## Task details
The answer should be each line from the entries below that has the word "based" in it.

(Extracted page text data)
= = = =

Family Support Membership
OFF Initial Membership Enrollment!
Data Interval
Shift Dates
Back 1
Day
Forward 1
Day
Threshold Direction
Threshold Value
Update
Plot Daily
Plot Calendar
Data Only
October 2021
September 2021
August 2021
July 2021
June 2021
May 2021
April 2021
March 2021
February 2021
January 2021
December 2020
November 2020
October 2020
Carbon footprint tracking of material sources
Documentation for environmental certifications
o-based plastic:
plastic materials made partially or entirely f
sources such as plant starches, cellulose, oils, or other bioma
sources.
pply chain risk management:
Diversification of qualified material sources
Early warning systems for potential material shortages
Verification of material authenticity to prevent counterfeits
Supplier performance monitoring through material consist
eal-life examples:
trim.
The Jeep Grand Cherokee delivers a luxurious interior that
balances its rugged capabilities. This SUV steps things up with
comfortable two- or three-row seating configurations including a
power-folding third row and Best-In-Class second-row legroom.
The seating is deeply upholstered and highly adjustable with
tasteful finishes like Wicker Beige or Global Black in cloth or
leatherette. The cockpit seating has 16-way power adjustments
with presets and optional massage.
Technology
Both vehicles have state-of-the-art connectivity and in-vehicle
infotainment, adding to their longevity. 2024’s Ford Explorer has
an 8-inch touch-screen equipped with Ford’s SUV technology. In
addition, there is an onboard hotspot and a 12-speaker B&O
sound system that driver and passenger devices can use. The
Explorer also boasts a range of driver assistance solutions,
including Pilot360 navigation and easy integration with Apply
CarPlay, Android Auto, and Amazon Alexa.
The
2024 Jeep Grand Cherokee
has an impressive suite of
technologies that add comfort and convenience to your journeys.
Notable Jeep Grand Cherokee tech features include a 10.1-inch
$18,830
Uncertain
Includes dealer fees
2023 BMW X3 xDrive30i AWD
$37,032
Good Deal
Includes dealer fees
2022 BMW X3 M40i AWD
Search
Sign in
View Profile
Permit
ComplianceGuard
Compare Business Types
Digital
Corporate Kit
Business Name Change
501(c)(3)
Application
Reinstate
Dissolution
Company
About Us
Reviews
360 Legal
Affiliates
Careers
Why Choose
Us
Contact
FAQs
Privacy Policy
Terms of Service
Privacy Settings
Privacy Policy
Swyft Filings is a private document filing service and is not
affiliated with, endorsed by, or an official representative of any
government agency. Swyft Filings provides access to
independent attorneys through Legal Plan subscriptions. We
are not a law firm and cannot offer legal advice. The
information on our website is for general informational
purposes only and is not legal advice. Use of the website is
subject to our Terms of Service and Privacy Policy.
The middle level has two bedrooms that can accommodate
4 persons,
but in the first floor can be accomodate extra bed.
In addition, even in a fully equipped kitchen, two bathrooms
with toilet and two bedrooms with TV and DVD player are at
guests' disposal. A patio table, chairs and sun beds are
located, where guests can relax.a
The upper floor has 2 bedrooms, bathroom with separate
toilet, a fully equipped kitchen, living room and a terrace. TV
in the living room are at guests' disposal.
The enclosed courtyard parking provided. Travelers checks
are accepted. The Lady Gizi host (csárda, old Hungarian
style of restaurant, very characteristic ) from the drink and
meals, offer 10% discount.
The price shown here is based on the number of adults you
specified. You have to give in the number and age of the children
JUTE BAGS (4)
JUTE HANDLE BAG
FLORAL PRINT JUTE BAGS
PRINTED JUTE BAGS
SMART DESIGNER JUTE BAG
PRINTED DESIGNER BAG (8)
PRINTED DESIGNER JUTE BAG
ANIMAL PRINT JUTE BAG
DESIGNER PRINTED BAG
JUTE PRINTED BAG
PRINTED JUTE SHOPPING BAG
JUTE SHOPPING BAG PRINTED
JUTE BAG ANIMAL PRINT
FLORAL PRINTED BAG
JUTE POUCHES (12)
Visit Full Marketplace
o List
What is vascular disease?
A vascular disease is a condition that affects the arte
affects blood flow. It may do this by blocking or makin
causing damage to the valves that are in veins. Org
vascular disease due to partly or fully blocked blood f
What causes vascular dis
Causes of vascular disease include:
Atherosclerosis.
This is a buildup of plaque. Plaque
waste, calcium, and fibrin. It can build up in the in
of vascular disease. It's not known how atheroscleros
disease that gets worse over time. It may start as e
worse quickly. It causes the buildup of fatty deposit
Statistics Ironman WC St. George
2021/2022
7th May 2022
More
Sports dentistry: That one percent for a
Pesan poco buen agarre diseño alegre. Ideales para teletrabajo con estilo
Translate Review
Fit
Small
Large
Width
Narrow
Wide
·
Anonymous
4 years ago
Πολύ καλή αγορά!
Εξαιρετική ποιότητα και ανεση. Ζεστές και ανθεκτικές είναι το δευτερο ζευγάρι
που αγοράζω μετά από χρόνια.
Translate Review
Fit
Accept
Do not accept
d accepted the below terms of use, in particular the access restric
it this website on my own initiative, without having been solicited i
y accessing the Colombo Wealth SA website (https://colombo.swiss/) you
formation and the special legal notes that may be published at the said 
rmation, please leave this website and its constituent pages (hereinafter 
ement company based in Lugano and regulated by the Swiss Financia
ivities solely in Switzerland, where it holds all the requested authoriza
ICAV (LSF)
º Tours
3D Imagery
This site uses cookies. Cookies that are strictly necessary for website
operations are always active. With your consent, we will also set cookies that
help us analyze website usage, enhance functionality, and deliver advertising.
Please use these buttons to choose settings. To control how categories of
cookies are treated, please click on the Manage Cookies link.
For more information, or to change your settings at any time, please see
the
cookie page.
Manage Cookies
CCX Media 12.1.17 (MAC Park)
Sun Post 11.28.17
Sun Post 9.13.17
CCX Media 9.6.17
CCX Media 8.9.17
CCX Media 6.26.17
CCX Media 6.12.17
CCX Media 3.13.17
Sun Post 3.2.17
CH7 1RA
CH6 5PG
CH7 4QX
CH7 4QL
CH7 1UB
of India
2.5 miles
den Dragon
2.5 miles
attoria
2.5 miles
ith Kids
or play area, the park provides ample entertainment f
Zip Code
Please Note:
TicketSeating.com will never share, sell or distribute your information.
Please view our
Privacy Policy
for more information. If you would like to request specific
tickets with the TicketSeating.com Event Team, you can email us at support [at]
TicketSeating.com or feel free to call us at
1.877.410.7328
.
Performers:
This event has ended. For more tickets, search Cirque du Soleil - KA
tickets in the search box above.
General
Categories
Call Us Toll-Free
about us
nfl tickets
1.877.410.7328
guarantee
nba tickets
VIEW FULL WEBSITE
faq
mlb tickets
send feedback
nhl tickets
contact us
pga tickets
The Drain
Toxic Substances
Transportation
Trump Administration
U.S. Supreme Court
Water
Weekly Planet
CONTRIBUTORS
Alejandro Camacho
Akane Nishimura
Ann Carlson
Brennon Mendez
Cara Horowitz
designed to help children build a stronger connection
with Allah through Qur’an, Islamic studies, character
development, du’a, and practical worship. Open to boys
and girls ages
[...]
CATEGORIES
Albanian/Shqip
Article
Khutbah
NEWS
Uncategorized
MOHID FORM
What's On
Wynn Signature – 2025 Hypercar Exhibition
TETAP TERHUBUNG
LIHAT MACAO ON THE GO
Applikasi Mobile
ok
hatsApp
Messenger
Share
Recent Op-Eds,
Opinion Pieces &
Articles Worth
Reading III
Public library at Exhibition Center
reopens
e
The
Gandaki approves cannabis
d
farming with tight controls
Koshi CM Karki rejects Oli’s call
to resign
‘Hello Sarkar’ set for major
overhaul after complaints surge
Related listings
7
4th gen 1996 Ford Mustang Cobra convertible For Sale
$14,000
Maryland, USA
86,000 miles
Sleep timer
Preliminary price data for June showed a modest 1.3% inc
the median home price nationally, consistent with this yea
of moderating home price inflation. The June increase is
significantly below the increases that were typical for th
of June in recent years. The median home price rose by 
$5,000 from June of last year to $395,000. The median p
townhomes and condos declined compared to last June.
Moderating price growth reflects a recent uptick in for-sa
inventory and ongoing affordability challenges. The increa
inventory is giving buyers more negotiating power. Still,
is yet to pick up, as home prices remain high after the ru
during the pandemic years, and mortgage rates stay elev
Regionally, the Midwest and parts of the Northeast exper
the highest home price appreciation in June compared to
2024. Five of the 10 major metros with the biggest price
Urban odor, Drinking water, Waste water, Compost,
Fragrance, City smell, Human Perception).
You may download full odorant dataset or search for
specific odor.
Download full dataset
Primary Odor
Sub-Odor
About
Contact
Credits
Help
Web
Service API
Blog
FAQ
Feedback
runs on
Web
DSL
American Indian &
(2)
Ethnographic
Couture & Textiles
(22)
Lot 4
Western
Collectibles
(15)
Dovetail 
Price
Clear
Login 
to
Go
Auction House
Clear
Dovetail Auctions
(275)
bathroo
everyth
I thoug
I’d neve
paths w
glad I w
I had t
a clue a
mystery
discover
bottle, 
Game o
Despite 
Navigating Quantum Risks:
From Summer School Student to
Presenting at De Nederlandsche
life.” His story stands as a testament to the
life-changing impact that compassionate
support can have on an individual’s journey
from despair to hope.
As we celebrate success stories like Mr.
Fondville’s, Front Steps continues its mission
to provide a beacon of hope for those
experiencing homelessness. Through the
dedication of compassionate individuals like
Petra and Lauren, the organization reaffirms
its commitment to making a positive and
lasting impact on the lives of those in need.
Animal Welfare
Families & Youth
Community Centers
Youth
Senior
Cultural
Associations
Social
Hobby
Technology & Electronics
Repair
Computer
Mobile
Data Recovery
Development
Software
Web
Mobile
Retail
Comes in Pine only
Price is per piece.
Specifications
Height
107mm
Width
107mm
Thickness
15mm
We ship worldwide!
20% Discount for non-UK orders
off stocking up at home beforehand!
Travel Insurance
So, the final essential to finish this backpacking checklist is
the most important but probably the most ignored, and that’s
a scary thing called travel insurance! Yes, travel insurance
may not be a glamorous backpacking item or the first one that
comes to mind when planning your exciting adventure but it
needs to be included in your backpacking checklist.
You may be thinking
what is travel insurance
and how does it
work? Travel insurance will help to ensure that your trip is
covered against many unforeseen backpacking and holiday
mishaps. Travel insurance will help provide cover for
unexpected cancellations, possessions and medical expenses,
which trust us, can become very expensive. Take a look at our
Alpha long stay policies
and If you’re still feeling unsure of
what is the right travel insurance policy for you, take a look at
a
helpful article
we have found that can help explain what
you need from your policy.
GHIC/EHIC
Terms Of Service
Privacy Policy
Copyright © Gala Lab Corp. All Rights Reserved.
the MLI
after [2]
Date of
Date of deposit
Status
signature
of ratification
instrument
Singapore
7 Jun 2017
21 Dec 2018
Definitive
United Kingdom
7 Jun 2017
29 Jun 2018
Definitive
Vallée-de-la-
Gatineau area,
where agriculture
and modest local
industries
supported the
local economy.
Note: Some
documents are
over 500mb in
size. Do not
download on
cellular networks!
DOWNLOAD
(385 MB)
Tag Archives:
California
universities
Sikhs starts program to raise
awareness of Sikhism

= = = =

## Output
o-based plastic:
The price shown here is based on the number of adults you
ement company based in Lugano and regulated by the Swiss Financia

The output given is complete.